Records supplied below:

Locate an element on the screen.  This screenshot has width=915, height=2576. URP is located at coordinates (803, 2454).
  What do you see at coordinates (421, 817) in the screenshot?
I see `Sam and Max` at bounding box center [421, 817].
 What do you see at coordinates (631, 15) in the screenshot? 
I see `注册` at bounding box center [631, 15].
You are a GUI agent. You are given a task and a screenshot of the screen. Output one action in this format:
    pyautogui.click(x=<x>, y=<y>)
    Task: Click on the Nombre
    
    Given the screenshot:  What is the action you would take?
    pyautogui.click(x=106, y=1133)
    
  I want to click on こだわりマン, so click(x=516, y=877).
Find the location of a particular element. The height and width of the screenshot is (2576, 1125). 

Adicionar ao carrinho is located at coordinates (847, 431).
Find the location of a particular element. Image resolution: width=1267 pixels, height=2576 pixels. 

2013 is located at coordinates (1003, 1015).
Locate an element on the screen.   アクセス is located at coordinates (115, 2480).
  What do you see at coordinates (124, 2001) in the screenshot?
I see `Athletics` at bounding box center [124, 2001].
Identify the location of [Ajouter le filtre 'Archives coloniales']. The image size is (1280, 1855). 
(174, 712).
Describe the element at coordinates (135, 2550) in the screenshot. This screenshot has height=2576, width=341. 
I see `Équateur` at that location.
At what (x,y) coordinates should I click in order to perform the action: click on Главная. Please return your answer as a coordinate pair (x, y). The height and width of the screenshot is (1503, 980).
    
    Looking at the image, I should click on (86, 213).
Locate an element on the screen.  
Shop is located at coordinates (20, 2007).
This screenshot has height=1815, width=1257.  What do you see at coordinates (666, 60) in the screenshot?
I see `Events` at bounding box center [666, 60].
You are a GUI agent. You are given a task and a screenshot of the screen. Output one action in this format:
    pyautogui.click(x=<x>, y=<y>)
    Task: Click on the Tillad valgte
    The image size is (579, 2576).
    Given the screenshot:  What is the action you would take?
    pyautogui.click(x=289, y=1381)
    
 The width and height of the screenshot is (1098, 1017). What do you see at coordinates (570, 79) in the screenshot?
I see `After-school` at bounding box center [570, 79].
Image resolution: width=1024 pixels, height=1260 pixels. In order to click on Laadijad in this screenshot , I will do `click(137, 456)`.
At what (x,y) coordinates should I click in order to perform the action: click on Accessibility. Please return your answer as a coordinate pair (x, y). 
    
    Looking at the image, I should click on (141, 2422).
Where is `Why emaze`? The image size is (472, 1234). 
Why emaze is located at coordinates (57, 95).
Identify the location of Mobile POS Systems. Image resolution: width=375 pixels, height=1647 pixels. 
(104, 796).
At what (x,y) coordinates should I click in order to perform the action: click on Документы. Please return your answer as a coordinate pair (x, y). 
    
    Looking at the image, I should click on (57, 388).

End of Records supplied.

From the line containing "is (472, 1234)." down to the final line of the data, write out every line exactly; both the first and last of these belong in your answer, and nothing else does.

• _Response to the exercise_:
Where is `Why emaze`? The image size is (472, 1234). 
Why emaze is located at coordinates (57, 95).
Identify the location of Mobile POS Systems. Image resolution: width=375 pixels, height=1647 pixels. 
(104, 796).
At what (x,y) coordinates should I click in order to perform the action: click on Документы. Please return your answer as a coordinate pair (x, y). 
    
    Looking at the image, I should click on (57, 388).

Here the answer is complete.